WORK ITEM :: When you reach the line that contains "Оформили разрешительные", set down that line and every one after it through the end of the records, exactly as written and with no pictures.

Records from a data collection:
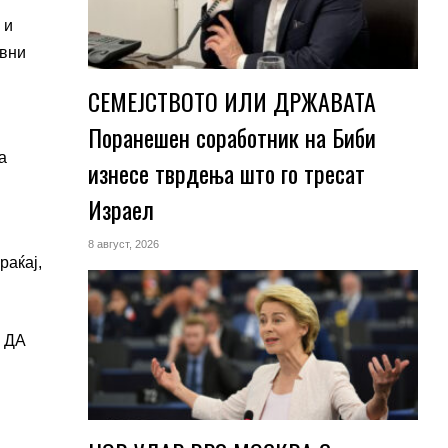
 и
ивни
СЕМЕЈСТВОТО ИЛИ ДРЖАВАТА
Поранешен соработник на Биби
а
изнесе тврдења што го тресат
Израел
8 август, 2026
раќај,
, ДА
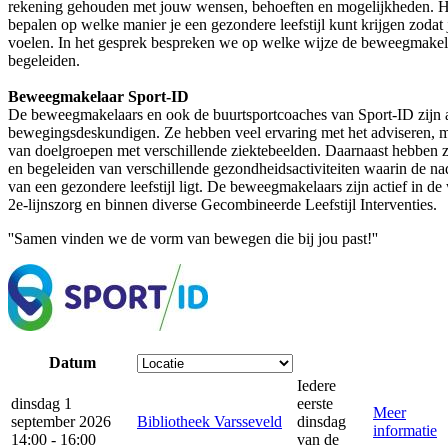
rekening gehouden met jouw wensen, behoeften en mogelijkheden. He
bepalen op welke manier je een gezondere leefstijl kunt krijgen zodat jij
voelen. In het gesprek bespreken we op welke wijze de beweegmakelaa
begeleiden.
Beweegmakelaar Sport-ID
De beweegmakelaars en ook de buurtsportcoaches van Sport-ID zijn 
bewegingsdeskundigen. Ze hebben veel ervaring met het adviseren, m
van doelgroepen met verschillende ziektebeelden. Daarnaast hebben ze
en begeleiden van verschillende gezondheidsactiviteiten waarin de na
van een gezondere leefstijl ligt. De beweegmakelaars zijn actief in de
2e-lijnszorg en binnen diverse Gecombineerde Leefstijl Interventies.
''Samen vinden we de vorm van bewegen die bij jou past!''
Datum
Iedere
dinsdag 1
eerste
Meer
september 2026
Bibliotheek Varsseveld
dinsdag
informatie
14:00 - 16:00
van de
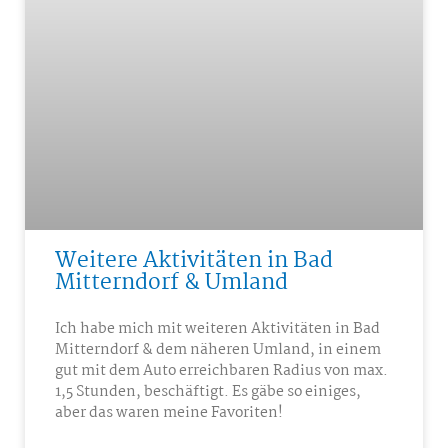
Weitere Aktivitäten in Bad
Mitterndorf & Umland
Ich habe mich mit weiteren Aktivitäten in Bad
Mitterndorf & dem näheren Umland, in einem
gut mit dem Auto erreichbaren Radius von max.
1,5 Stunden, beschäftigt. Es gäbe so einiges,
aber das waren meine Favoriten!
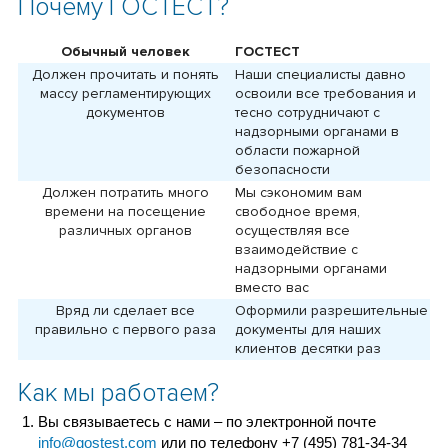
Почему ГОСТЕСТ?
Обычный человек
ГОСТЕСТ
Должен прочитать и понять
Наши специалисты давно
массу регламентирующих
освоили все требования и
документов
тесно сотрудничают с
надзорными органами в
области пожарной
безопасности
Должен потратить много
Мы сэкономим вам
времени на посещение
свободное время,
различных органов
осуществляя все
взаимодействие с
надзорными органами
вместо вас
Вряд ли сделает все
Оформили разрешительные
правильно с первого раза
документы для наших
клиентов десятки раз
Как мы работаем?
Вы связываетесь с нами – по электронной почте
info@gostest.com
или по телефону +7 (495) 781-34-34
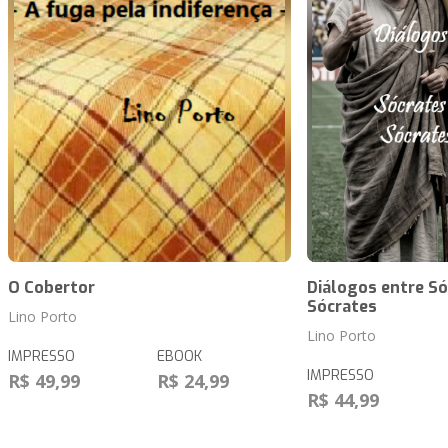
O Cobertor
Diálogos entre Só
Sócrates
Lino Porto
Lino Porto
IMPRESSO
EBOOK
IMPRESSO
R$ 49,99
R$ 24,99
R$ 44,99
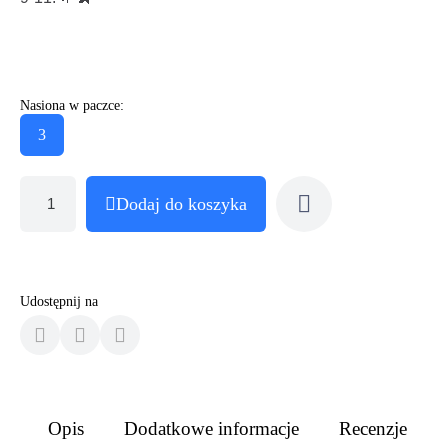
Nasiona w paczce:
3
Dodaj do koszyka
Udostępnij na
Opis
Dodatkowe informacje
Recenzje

SOLUTION ::
Оформили разрешительные
правильно с первого раза
документы для наших
клиентов десятки раз
Как мы работаем?
Вы связываетесь с нами – по электронной почте
info@gostest.com
или по телефону +7 (495) 781-34-34
O Cobertor
Diálogos entre Só
Sócrates
Lino Porto
Lino Porto
IMPRESSO
EBOOK
IMPRESSO
R$ 49,99
R$ 24,99
R$ 44,99
Nasiona w paczce:
3
Dodaj do koszyka
Udostępnij na
Opis
Dodatkowe informacje
Recenzje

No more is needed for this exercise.